**THE INPUT**
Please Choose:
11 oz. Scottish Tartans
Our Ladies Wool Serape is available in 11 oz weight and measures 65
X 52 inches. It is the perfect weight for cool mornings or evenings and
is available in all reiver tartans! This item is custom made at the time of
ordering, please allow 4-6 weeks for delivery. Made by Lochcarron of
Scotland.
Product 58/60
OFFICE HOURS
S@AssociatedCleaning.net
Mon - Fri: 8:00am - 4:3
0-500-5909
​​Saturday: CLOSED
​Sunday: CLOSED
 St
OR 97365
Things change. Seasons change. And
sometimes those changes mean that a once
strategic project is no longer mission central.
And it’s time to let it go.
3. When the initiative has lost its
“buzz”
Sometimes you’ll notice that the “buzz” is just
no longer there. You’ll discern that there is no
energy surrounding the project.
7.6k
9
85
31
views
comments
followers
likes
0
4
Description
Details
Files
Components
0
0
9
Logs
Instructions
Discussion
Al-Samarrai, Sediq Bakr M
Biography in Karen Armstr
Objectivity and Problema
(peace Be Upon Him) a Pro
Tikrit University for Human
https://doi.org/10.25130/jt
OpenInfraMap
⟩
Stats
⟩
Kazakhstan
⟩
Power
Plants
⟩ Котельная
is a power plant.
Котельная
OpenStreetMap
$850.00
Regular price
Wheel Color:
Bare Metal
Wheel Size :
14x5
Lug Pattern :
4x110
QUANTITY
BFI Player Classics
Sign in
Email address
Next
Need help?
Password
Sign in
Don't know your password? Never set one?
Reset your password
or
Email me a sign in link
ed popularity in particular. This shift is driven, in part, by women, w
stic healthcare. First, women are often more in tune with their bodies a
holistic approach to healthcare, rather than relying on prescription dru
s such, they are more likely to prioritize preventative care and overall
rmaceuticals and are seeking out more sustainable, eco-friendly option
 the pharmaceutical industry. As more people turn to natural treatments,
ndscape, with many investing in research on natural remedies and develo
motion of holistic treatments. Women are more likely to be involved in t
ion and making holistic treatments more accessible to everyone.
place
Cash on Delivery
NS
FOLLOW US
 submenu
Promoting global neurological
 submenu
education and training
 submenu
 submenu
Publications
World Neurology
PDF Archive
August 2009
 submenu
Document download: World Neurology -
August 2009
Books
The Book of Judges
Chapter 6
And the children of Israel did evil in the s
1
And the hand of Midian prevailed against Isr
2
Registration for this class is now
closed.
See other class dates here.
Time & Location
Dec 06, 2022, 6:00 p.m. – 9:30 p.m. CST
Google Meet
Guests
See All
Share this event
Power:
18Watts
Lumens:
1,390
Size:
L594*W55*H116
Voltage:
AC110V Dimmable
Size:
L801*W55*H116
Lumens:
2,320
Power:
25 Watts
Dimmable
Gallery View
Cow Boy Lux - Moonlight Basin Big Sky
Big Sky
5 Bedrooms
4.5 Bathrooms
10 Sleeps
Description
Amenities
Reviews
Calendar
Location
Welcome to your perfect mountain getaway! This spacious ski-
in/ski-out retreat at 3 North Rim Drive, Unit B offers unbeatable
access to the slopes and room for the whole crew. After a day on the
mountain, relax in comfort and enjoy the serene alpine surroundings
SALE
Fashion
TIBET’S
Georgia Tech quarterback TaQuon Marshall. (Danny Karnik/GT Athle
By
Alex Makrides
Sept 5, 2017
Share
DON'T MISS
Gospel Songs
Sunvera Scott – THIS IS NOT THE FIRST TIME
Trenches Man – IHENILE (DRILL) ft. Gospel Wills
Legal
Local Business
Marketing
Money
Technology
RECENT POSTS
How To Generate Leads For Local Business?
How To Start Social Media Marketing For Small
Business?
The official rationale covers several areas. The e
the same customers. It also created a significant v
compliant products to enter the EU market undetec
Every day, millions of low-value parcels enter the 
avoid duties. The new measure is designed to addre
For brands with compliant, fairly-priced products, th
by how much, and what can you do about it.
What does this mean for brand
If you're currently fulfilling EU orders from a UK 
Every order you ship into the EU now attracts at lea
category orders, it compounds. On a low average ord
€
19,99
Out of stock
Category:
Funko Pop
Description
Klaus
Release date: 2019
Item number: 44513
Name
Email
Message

**YOUR OBJECTIVE**
What lines in the data hold the word "healthcare"? Return them.

**THE ANSWER**
stic healthcare. First, women are often more in tune with their bodies a
holistic approach to healthcare, rather than relying on prescription dru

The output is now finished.